I wait for October like a mammal preparing for hibernation. I like to sleep, but I love to be couped up in my cozy sea-facing studio apartment in the towering landmark building called The Arcade. Even though it burns half my salary each month, it’s worth every dinar.
In the morning, I see runners chase the sunrise. In the evening, I people-watch with a cup of frothy hot Pumpkin Spice Latte until the sunsets. I watch families share a meal, couples talk by the shore, and kids play. There are laughs, smiles, and claps everywhere.
The October sky is adorned with many colorful kites. I smile whenever I see a kite waltz with the wind.
For The Arcade Society’s Halloween party, I dress up as a black book, made of cardboard, titled – A Black Book. The inspiration behind my costume is to induce boredom, a natural repellent for the zombies, corpses, mummies, clowns, and vampires. I’m a creative person, but the Halloween party isn’t the crowd I want to dazzle.
The roof-top at The Arcade has a breath-taking view of the Manama skyline. It is a moonless night. And, the blanket of glimmering stars above leaves me awestruck. But the blaring music is distracting.
While the creepy creatures, in awfully realistic make-up, dance to Michael Jackson’s Thriller, a corpse-bride breaks away from the crowded dance floor. And, sits next to me, in the invisible corner, behind the table of snacks.
The corpse-bride awkwardly smiles at me. Her face was painted white. Her honey-colored eyes, covered in black eye-shadow, and her lips, pale blue. She lifts her lacy wedding dress, dirty and torn in different places, and removes her silver stilettoes with heels as pointy as a spearhead.

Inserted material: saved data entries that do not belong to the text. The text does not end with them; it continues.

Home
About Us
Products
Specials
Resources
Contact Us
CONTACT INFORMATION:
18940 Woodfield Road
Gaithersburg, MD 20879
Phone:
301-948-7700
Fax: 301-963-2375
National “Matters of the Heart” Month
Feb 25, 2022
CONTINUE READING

Without her make-up, I can’t pick her out of a line-up of skinny petite women.
“That guy you see there,” she points at a tall lanky corpse-groom dancing with a latex barbie, “I broke up with him this morning.”
I wonder if asking why is too personal. Instead, I ask, “Are you sad?”

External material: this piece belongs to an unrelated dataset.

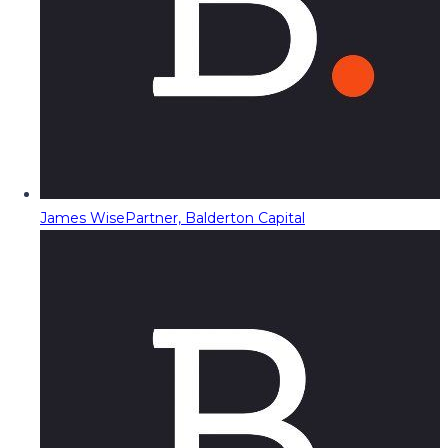
James Wise
Partner, Balderton Capital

“No. I’m relieved,” she says in a soothing voice. I understand that sentiment.
I’ve known people whose departure from my life was a blessing. I learned to curate my social circle in such a way that if my life was a museum, every piece of art would enhance the place. I learned to carefully choose my people.
“The only outfit I like at this party is yours,” she compliments me.
I’m taken by surprise. So, I ask, “Why?”
“Because it shows, you don’t care. I didn’t want to be here, but here I am. It took me three hours to get ready and an hour to ruin a perfectly new wedding dress,” she sighs.
She’s right. I’ve attended the Halloween party at The Arcade every year for the last five years. And, I’ve always been, A Black Book.
People look like ants on the distant beach. They are scattered everywhere on the patch of green land and the sandy shore. The kites are soaring. It’s been a long time since I’ve felt the wind tug a thread between my fingers. I rise and the corpse-bride asks, “You are leaving?”
“I am going to fly a kite at the beach.”
She asks if she can join me.
I say nothing.
She intuitively replies to questions I haven’t asked, “I’m Eman. I’m a first-year surgical resident at John Hopkins. I’m here on a two-week vacation to visit my parents.”
She is the same age as many of my MBA students. I introduce myself with a sense of pride, but she isn’t impressed by my profession. My bias that “Doctors are arrogant” is further reinforced.
The beach is pleasantly windy. I teach the Doctor to fly her kite. And, as our kites are airborne, she says, “October sky is beautiful.”
I nod in agreement.
I say with a smile, “October is my favorite month for reasons besides Halloween. It’s breast cancer awareness month. I recently had a scare, but a good doctor did a mammogram and the report was good. The days are reasonably short and the nights are enjoyably long, unlike the dead of winter when the Sun, like an unmotivated employee, shows up late to work and leaves early.”
Eman adds, “I love the bed of dried leaves that, in the shades of the warm autumn colors, pave the sidewalks. What else is good? Yes, Pumpkin Spice Latte from Starbucks!”
I smile back.
Her eyes follow the kite. She looks at the sky, pauses, and says, “And, the October sky is different; it is different in ways love is different from affection.
“October is like the last few pages of a book, before it ends,” I say.
A bridge of trust begins to build across our generational age gap. The girl and I become friends across the identity lines; connected by a shared, yet amazingly diverse experience of being human.